● YOUR INSTRUCTIONS: Extract each line of the records below that contains the word "input".

● Rendered page images:

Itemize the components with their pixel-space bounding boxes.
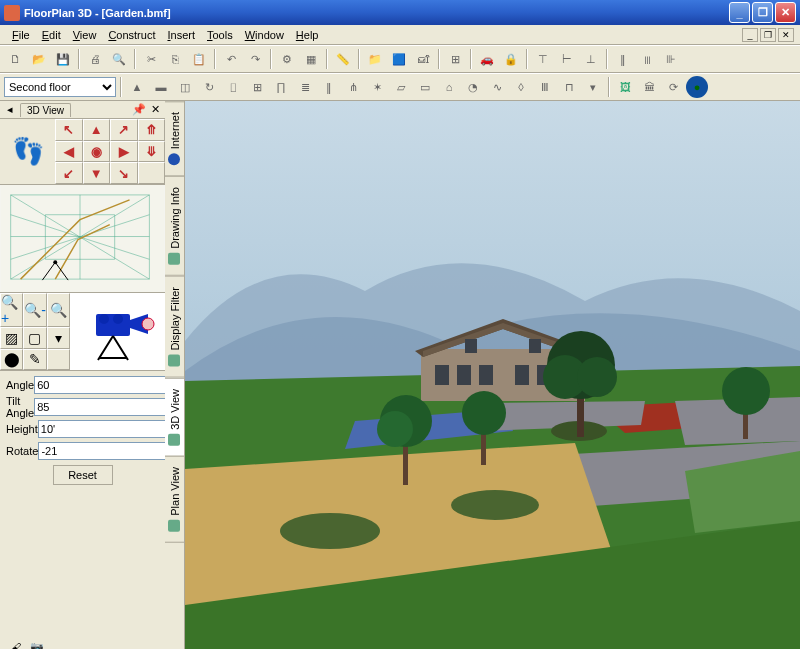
distribute1-icon[interactable]: ‖ — [612, 48, 634, 70]
paste-button[interactable]: 📋 — [188, 48, 210, 70]
zoom-out-icon[interactable]: 🔍- — [23, 293, 47, 327]
pushpin-icon[interactable]: 📌 — [133, 104, 145, 116]
collapse-left-icon[interactable]: ◂ — [4, 104, 16, 116]
mdi-minimize-button[interactable]: _ — [742, 28, 758, 42]
pointer-icon[interactable]: ▲ — [126, 76, 148, 98]
3d-viewport[interactable] — [185, 101, 800, 649]
menu-view[interactable]: View — [67, 27, 103, 43]
new-button[interactable]: 🗋 — [4, 48, 26, 70]
mdi-close-button[interactable]: ✕ — [778, 28, 794, 42]
tab-drawing-info[interactable]: Drawing Info — [165, 176, 184, 276]
reset-button[interactable]: Reset — [53, 465, 113, 485]
floor-select[interactable]: Second floor — [4, 77, 116, 97]
nav-down-icon[interactable]: ▼ — [83, 162, 111, 184]
orbit-icon[interactable]: ✎ — [23, 349, 47, 371]
car-icon[interactable]: 🚗 — [476, 48, 498, 70]
height-input[interactable] — [38, 420, 182, 438]
tab-display-filter[interactable]: Display Filter — [165, 276, 184, 378]
rotate-input[interactable] — [38, 442, 182, 460]
distribute2-icon[interactable]: ⫼ — [636, 48, 658, 70]
lock-icon[interactable]: 🔒 — [500, 48, 522, 70]
folder-icon[interactable]: 📁 — [364, 48, 386, 70]
path-icon[interactable]: ∿ — [486, 76, 508, 98]
wall-icon[interactable]: ▬ — [150, 76, 172, 98]
panel-close-icon[interactable]: ✕ — [149, 104, 161, 116]
minimize-button[interactable]: _ — [729, 2, 750, 23]
minimap[interactable] — [0, 185, 165, 293]
nav-up-icon[interactable]: ▲ — [83, 119, 111, 141]
nav-down-left-icon[interactable]: ↙ — [55, 162, 83, 184]
preview-button[interactable]: 🔍 — [108, 48, 130, 70]
grid-icon[interactable]: ▦ — [300, 48, 322, 70]
fence-icon[interactable]: Ⅲ — [534, 76, 556, 98]
copy-button[interactable]: ⎘ — [164, 48, 186, 70]
nav-extra-icon[interactable] — [138, 162, 166, 184]
menu-help[interactable]: Help — [290, 27, 325, 43]
nav-down-right-icon[interactable]: ↘ — [110, 162, 138, 184]
nav-lower-icon[interactable]: ⤋ — [138, 141, 166, 163]
save-button[interactable]: 💾 — [52, 48, 74, 70]
more-icon[interactable]: ▾ — [582, 76, 604, 98]
menu-file[interactable]: File — [6, 27, 36, 43]
nav-up-left-icon[interactable]: ↖ — [55, 119, 83, 141]
camera-icon[interactable]: 📷 — [28, 638, 46, 649]
rect-icon[interactable]: ▭ — [414, 76, 436, 98]
mdi-restore-button[interactable]: ❐ — [760, 28, 776, 42]
print-button[interactable]: 🖨 — [84, 48, 106, 70]
nav-up-right-icon[interactable]: ↗ — [110, 119, 138, 141]
grid2-icon[interactable]: ⊞ — [444, 48, 466, 70]
menu-insert[interactable]: Insert — [161, 27, 201, 43]
tilt-input[interactable] — [34, 398, 178, 416]
align-top-icon[interactable]: ⊤ — [532, 48, 554, 70]
cut-button[interactable]: ✂ — [140, 48, 162, 70]
spray-icon[interactable]: 🖌 — [6, 638, 24, 649]
nav-raise-icon[interactable]: ⤊ — [138, 119, 166, 141]
settings-icon[interactable]: ⚙ — [276, 48, 298, 70]
align-mid-icon[interactable]: ⊢ — [556, 48, 578, 70]
wireframe-icon[interactable]: ▢ — [23, 327, 47, 349]
dropdown-icon[interactable]: ▾ — [47, 327, 70, 349]
area-icon[interactable]: ◊ — [510, 76, 532, 98]
walk-icon[interactable]: ⬤ — [0, 349, 23, 371]
nav-right-icon[interactable]: ▶ — [110, 141, 138, 163]
rotate-icon[interactable]: ↻ — [198, 76, 220, 98]
door-icon[interactable]: ⌷ — [222, 76, 244, 98]
align-bot-icon[interactable]: ⊥ — [580, 48, 602, 70]
nav-home-icon[interactable]: ◉ — [83, 141, 111, 163]
landmark-icon[interactable]: 🏛 — [638, 76, 660, 98]
furniture-icon[interactable]: 🛋 — [412, 48, 434, 70]
globe-icon[interactable]: ● — [686, 76, 708, 98]
tab-3d-view[interactable]: 3D View — [165, 378, 184, 457]
gate2-icon[interactable]: ⊓ — [558, 76, 580, 98]
distribute3-icon[interactable]: ⊪ — [660, 48, 682, 70]
tab-plan-view[interactable]: Plan View — [165, 456, 184, 543]
picture-icon[interactable]: 🖼 — [614, 76, 636, 98]
menu-construct[interactable]: Construct — [102, 27, 161, 43]
menu-tools[interactable]: Tools — [201, 27, 239, 43]
open-button[interactable]: 📂 — [28, 48, 50, 70]
zoom-fit-icon[interactable]: 🔍 — [47, 293, 70, 327]
render-cube-icon[interactable]: ▨ — [0, 327, 23, 349]
room-icon[interactable]: ◫ — [174, 76, 196, 98]
undo-button[interactable]: ↶ — [220, 48, 242, 70]
stairs-icon[interactable]: ≣ — [294, 76, 316, 98]
nav-left-icon[interactable]: ◀ — [55, 141, 83, 163]
angle-input[interactable] — [34, 376, 178, 394]
tab-internet[interactable]: Internet — [165, 101, 184, 176]
gate-icon[interactable]: ∏ — [270, 76, 292, 98]
zoom-in-icon[interactable]: 🔍+ — [0, 293, 23, 327]
roof-icon[interactable]: ⌂ — [438, 76, 460, 98]
panel-tab-3dview[interactable]: 3D View — [20, 103, 71, 117]
object-icon[interactable]: 🟦 — [388, 48, 410, 70]
close-button[interactable]: ✕ — [775, 2, 796, 23]
panorama-icon[interactable]: ⟳ — [662, 76, 684, 98]
tree-icon[interactable]: ✶ — [366, 76, 388, 98]
person-icon[interactable]: ⋔ — [342, 76, 364, 98]
terrain-icon[interactable]: ◔ — [462, 76, 484, 98]
slab-icon[interactable]: ▱ — [390, 76, 412, 98]
column-icon[interactable]: ‖ — [318, 76, 340, 98]
redo-button[interactable]: ↷ — [244, 48, 266, 70]
menu-window[interactable]: Window — [239, 27, 290, 43]
window-icon[interactable]: ⊞ — [246, 76, 268, 98]
menu-edit[interactable]: Edit — [36, 27, 67, 43]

● TASK RESULT:
height-input[interactable] — [38, 420, 182, 438]
rotate-input[interactable] — [38, 442, 182, 460]
tilt-input[interactable] — [34, 398, 178, 416]
angle-input[interactable] — [34, 376, 178, 394]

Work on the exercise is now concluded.